My sense of being Canadian includes an unabashed “True North” bias.

Outside Robert Service’s cabin, Dawson City, Yukon

In my sunny Rideau Hall office that I share with our yellow Lab, Neva, there is a 40-year-old snapshot, from Dawson, Yukon, in front of Robert Service’s cabin, where from boyhood memory I recited his The Law of the Yukon, “Lofty I stand from each sister land… wild and wide are my borders.”

There’s a larger photo of the long-abandoned RCMP detachment on Devon Island, in the Northwest Passage. In the 1920s, Canada posted Mounties — human flagpoles — to otherwise uninhabited Arctic islands to assert our sovereignty.

The island’s Dundas Harbour is special.

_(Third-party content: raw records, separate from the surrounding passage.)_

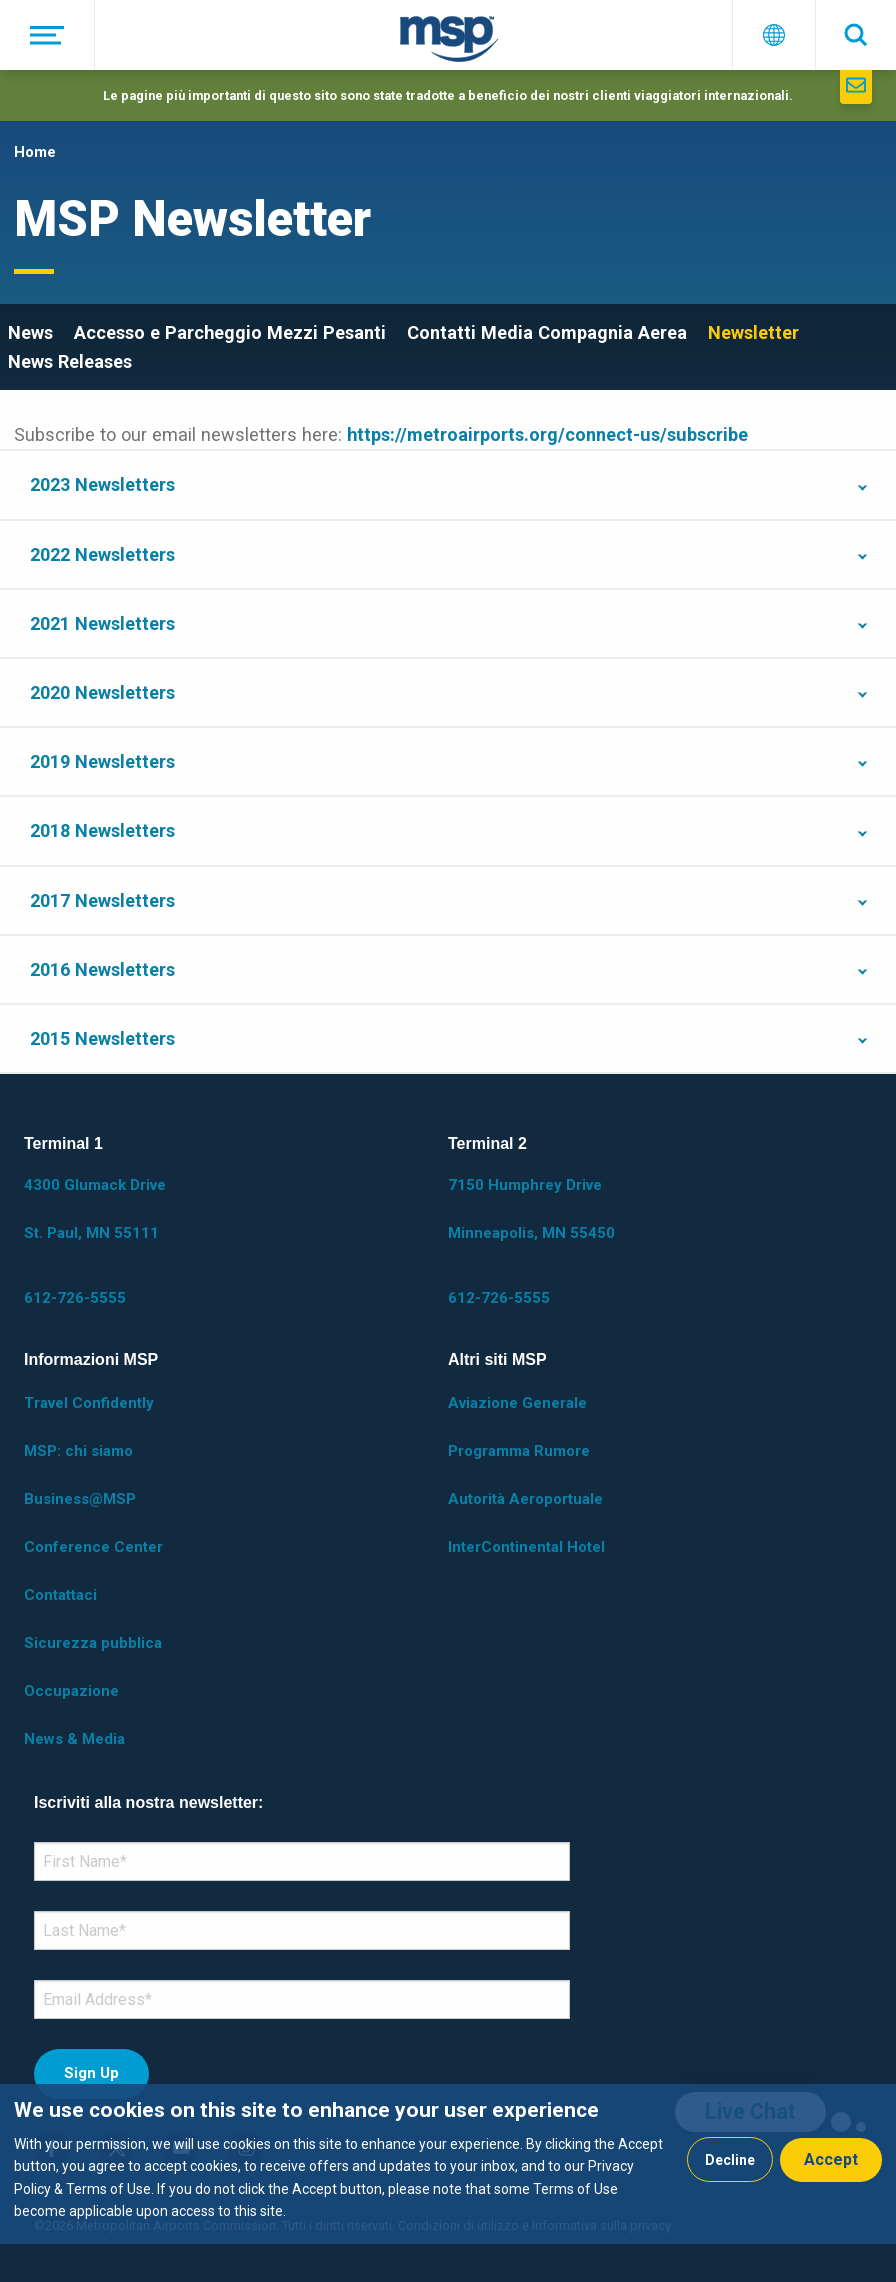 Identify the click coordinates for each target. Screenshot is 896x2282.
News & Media (74, 1739)
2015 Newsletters (102, 1038)
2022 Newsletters (102, 554)
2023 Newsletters (102, 484)
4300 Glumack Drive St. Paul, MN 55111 (95, 1209)
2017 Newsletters (102, 900)
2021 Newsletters (102, 623)
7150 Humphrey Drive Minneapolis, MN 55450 (531, 1209)
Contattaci (60, 1595)
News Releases (70, 361)
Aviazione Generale (517, 1403)
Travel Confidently (89, 1403)
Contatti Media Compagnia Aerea (547, 332)
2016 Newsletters (102, 969)
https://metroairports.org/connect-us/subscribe (547, 434)
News (30, 332)
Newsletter (753, 332)
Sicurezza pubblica (93, 1643)
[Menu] (47, 35)
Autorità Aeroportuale (525, 1499)
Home (35, 152)
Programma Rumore (519, 1451)
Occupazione (71, 1691)
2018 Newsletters (102, 830)
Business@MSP (80, 1499)
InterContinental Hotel (526, 1547)
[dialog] (448, 2164)
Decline (730, 2160)
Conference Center (93, 1547)
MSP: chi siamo (78, 1451)
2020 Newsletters (102, 692)
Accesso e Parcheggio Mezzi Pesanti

I’ve visited six times, and it inspired my novel The Cold Edge of Heaven.

In contrast is a colorful painting by Yukon artist Ted Harrison — I loved visiting him in his Whitehorse gallery.

The memories are many and vivid, but nothing says Canada and Canadians more than the Order of Canada ceremonies at Rideau Hall.

No event inspires Mary and me more. This is where Canada honors our most dedicated, most brilliant and most committed to a better country and world. Recipients are from every corner of the country, and every field of endeavour; science, medicine, sports, the arts, building, and philanthropy.

As much as their enormous, natural gifts and intellect, inductees share a common love of Canada, invariably citing the ceremony as the greatest moment of their lives.

With James Cameron during his investiture as a Companion in February, 2024/MCpl Matthieu Racette, Rideau Hall ©OSGG

James Cameron, one of the world’s most creative film directors, was invested as a Companion of the Order in 2024. Responding to a compliment on the stylish black sweater under his suit jacket, Mr. Cameron admitted his choice was calculated — his iconic Order of Canada medal would stand out more against the black. That he had put so much thought into it was deeply touching.

The ceremony concludes with O Canada performed by a soloist, and everyone — especially those like me, a little older and a little stooped — stands a little straighter and a little taller.

There are always tears. Rarely does anyone feel the need to wipe them away.

Whit Fraser’s latest book, From Ragged Ass Road to Rideau Hall: Stories of Canada, will be released by Douglas and McIntyre in April 2026.